How to Set Boundaries Around the Holidays

The holiday season can be filled with joy and happiness, one of innocence and quality time with loved ones. But it can also be a time of great stress. Codependents and People Pleasers can struggle a lot around the holidays because of the deep fear of disappointing family or friends. Trying to juggle spending time with everyone and not missing any opportunity to visit every person on your list can make the holidays less than relaxing.

Ever since I went to college out of state I was always traveling for the holidays, visiting family in Washington D.C. and then home to Northern New York for Christmas or a few years we did some international traveling for Christmas. Sometimes that much moving can be stressful but in practicing healthy boundaries recently there are some tips that I think can help you get through the holiday season in one piece.

Figure Out What You Want YOUR Holiday to Look Like

Take some time to think about how you’d ideally like to spend the holidays, is it at home with your partner, where you exchange only small gifts? Is it bouncing from home to home attending Friendsgivings and family events? Or is it splitting the holidays one with your family and one with your partner’s? It may also be helpful to write down your ideal holiday plans that way you can get all your thoughts out and then you can share them with whoever is involved. There are so many people involved when making holiday plans that compromise is key, so think really hard about what key points in your plan are nonnegotiables and what you feel you can live without when it comes to your plans.

It’s Your Holiday Vacation Too

Remember while you’re running around trying to find the perfect gifts for every family member or planning the perfect 6-course meal for Friendsgiving remember that your needs are just as much as anyone else’s. Take some time to take care of yourself, relax and do things that will bring you joy even if it’s not exactly what everyone else wants to do.

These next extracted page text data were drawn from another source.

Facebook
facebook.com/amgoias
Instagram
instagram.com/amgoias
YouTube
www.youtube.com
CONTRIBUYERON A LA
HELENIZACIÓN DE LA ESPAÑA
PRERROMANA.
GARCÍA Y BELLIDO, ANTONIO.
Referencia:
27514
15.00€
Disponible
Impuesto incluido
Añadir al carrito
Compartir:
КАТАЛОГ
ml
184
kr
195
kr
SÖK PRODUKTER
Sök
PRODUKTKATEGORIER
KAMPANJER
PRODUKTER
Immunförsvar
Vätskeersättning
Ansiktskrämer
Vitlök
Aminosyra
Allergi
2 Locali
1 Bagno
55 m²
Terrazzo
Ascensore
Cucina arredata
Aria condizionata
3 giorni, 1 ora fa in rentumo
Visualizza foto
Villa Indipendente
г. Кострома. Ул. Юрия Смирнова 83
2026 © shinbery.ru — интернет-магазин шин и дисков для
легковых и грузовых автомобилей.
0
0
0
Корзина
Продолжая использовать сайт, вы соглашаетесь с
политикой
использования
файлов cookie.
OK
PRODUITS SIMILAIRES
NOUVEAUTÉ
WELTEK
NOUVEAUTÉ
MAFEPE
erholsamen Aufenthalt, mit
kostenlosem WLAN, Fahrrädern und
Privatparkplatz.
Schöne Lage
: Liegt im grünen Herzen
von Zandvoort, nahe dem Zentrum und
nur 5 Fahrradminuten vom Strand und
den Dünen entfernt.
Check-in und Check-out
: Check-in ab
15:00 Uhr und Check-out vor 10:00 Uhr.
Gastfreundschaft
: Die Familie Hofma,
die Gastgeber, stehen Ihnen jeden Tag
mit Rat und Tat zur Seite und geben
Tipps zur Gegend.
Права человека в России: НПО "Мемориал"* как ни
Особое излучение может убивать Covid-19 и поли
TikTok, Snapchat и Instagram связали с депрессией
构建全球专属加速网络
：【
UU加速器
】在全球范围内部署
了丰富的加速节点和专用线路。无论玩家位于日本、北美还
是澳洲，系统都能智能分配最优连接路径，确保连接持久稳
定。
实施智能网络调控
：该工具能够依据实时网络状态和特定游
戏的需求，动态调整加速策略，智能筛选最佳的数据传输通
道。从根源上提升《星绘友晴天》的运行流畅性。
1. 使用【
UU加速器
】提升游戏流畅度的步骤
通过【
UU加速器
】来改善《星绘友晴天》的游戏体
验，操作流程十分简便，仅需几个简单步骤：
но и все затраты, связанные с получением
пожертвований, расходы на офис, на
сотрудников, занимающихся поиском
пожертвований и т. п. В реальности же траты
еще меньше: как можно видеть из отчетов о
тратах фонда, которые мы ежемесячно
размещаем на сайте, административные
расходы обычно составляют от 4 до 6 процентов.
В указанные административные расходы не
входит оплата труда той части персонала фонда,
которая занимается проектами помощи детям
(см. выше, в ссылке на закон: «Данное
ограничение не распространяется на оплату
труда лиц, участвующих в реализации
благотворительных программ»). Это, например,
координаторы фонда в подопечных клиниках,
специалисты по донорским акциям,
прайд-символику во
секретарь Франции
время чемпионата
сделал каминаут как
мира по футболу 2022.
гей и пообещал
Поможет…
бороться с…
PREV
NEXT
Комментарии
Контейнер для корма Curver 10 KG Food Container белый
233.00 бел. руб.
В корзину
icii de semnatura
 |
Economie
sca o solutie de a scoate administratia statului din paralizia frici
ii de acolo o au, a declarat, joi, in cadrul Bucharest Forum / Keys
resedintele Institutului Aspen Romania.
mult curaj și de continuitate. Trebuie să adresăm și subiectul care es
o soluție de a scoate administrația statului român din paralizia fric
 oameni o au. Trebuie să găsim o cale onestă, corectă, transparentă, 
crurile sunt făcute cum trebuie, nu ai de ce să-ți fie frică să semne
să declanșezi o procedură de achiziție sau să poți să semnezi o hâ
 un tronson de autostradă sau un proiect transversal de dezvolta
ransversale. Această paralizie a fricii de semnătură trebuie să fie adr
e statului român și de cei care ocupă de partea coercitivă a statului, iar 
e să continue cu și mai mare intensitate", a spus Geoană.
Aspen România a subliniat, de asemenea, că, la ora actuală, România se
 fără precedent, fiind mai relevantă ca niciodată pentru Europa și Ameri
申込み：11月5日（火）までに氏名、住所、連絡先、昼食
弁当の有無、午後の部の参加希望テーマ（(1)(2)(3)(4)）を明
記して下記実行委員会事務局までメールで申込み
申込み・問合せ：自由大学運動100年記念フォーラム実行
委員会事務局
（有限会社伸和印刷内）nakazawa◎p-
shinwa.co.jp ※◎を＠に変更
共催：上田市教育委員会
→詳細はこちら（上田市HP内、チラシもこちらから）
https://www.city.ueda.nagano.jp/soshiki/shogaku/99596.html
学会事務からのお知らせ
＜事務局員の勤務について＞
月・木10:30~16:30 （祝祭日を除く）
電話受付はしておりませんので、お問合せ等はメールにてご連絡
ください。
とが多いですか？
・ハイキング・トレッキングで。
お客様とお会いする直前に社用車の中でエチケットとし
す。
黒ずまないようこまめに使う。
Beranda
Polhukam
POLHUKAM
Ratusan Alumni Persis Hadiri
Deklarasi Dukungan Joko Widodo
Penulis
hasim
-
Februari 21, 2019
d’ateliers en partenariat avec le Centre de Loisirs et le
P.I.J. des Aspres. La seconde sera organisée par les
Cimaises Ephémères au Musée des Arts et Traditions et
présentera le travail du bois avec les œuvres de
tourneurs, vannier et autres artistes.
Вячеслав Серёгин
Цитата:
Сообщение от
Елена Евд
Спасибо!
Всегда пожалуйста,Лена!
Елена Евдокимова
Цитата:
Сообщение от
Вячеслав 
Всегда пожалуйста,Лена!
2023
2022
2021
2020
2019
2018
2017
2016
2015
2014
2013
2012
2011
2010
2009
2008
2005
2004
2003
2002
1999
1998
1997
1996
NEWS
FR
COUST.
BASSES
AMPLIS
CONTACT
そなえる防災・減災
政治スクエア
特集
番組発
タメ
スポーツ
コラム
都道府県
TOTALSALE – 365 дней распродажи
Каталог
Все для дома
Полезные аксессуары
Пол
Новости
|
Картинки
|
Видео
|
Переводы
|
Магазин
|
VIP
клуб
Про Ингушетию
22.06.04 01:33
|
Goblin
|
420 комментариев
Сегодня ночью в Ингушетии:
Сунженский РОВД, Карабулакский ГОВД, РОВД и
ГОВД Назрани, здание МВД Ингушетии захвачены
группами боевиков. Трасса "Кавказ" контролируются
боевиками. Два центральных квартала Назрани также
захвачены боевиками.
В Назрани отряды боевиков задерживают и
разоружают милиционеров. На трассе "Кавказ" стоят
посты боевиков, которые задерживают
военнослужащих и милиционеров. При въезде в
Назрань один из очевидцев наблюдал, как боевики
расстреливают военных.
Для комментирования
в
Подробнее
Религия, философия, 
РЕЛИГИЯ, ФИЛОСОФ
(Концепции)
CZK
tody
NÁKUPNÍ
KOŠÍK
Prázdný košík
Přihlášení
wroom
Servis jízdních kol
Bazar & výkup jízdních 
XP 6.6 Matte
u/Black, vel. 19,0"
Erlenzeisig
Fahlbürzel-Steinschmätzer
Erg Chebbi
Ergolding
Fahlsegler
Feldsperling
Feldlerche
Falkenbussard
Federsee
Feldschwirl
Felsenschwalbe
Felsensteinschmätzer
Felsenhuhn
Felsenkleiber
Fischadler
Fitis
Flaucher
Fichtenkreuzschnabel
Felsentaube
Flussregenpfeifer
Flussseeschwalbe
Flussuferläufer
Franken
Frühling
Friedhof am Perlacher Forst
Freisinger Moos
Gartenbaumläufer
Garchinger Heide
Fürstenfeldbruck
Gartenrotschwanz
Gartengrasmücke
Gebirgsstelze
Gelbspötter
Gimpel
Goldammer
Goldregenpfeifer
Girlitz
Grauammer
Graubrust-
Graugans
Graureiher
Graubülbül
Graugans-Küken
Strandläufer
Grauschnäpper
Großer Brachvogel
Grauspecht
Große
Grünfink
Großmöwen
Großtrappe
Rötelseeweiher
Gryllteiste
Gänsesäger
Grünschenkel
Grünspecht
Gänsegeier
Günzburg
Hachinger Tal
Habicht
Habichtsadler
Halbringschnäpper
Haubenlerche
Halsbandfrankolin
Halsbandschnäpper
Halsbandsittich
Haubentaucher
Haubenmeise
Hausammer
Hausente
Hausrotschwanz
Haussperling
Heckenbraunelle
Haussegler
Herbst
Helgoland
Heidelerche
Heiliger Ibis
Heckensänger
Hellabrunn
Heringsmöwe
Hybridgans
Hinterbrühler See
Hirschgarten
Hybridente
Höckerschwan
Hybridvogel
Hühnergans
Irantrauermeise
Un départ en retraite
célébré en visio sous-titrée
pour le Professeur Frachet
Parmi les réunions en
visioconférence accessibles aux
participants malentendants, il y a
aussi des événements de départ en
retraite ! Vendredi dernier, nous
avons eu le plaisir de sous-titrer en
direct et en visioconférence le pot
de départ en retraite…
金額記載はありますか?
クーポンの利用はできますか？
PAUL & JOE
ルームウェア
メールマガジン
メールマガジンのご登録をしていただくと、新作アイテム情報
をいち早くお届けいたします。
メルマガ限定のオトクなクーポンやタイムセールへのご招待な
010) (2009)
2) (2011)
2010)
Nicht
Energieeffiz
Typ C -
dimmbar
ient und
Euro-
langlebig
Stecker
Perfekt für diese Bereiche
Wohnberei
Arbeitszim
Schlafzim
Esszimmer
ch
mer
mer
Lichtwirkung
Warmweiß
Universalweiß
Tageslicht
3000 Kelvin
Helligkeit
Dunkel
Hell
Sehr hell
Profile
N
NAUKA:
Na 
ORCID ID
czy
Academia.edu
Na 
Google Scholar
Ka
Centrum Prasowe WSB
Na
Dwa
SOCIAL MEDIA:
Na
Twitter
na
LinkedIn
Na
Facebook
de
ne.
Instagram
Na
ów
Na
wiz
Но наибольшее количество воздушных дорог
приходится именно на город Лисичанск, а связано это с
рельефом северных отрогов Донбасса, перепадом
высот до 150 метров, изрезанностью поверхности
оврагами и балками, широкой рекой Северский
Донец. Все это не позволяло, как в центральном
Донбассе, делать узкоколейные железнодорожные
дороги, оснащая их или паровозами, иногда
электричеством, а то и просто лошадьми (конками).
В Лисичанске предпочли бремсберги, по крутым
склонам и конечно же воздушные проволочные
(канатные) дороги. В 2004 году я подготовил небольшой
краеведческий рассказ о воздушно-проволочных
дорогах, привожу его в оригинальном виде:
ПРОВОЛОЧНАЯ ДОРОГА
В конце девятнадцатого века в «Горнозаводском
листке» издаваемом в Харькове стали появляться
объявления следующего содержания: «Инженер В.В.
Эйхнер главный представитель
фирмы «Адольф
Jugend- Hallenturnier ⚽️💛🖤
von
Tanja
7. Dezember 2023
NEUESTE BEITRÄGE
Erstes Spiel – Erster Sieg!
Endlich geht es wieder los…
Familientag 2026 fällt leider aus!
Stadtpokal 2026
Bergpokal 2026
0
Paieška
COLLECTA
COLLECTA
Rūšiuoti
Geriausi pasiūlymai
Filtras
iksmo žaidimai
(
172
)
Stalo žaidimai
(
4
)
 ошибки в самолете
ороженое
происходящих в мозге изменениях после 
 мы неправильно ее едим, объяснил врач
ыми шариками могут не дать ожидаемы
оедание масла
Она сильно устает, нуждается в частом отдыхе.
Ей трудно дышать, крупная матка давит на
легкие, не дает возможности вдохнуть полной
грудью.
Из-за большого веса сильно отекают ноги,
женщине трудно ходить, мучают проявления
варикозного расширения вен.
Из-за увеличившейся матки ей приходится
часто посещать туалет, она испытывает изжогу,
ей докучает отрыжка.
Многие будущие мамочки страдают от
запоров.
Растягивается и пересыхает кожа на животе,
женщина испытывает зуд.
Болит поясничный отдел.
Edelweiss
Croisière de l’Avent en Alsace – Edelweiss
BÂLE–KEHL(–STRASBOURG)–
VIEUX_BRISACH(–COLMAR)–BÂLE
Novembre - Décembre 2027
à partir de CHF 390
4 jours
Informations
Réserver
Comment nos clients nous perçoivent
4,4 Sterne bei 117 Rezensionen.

Layout Your Boundaries Clearly & Early

I’ve always struggled with boundaries, but being asked about your relationship status, when you’re going to start a family are topics that many times come up at family gatherings. Remember you don’t have to entertain them and are very much in your right to ask the person politely to refrain from inquiring. You can also set boundaries of who can and can’t attend just make sure you are communicating these boundaries clearly with your partner or family are aware.

You Don’t Need to Be The Hero of the Holidays

For many many years, I felt like I needed to save Christmas, I did everything I could to keep the peace and make Christmas perfect for everyone attending, I would bite my tongue and not speak my mind for fear of rocking the boat. I would also put a lot of financial pressure on myself to make sure everyone in my family got “enough” gifts. What I didn’t realize is you don’t need to carry the burden of all the holiday planning and buying on your own. Make sure if you’re feeling overwhelmed ask for help in the kitchen, or with the planning, gift-wrapping, or even the travel.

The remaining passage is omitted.